Given these goals, our policy focuses on avoiding the need to appeal for a "judgement". We need people to be able to work together and resolve disputes if we are going to be effective as an organization. We assume that everyone involved is a reasonable adult, and that they want to get along with each other in pursuit of a common goal. Especially in situations like Cases 3 and 4, we think it's best for people to simply talk to each other.

We also want to avoid taking sides. If Case 4 is common, it's reasonable to think that both parties involved may be "right". We want to make sure that both Persons A and B are given a chance to participate in the process, and our procedure encourages a mediated discussion between the parties before the board will intervene, although we don't require it, since we can't really force people to talk to each other.

Compare this to corporate policies, which focus on covering the corporation's ass against a lawsuit. These policies are full of legalese, and aren't really oriented towards helping people get along. The policies focus on warnings and judgements, and don't encourage mediation. This is unfortunate, as it doesn't do much to help create a more civil society.

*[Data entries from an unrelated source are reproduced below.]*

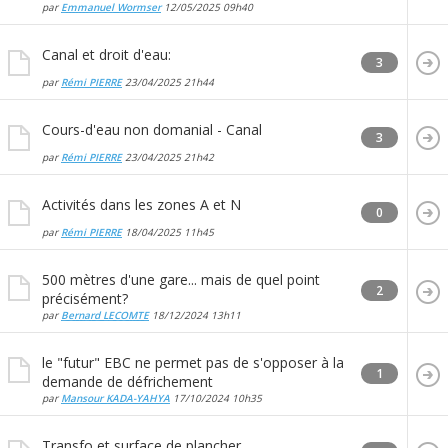
par
Emmanuel Wormser
12/05/2025
09h40
Canal et droit d'eau:
3
par
Rémi PIERRE
23/04/2025
21h44
Cours-d'eau non domanial - Canal
3
par
Rémi PIERRE
23/04/2025
21h42
Activités dans les zones A et N
0
par
Rémi PIERRE
18/04/2025
11h45
500 mètres d'une gare... mais de quel point
2
précisément?
par
Bernard LECOMTE
18/12/2024
13h11
le "futur" EBC ne permet pas de s'opposer à la
1
demande de défrichement
par
Mansour KADA-YAHYA
17/10/2024
10h35
Transfo et surface de plancher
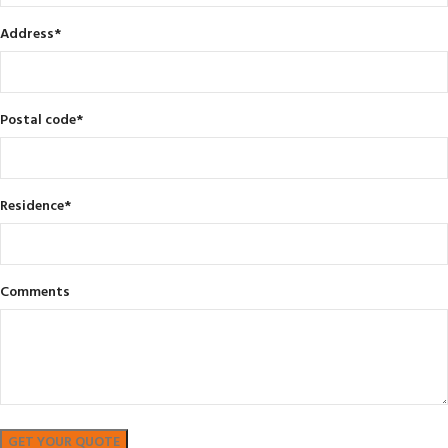
Address
*
Postal code
*
Residence
*
Comments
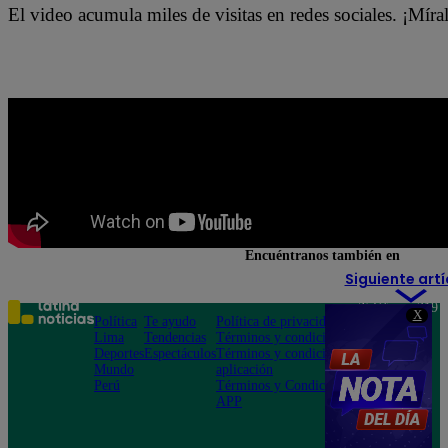
El video acumula miles de visitas en redes sociales. ¡Míra
Encuéntranos también en
Siguiente artí
Teléfono: 219
X
Política
Te ayudo
Política de privacidad
1000
Lima
Tendencias
Términos y condiciones
Av. San
Deportes
Espectáculos
Términos y condiciones
Felipe 968
Mundo
aplicación
Jesús María
Perú
Términos y Condiciones
APP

Conferences have different needs. They're short-term, so it's important to deal with things quickly. Unlike an organization, a conference doesn't rely on the same people interacting with each other repeatedly over a long period of time. If someone might be causing a problem, it's important to deal with that quickly in order to keep the conference fun and safe for everyone else. That means that speed becomes more important relative to fairness, though fairness (and the perception of fairness) are still important.

Ultimately, there's no such thing as a perfect policy. People are imperfect, and there's too much behavior that falls into a grey area. For people whose behavior is truly unacceptable, we want them to understand how their behavior affects others. When the conflict is greyer, we want both parties to adjust their behavior. The ideal outcome in most cases is for the people involved to keep working together comfortably in the future.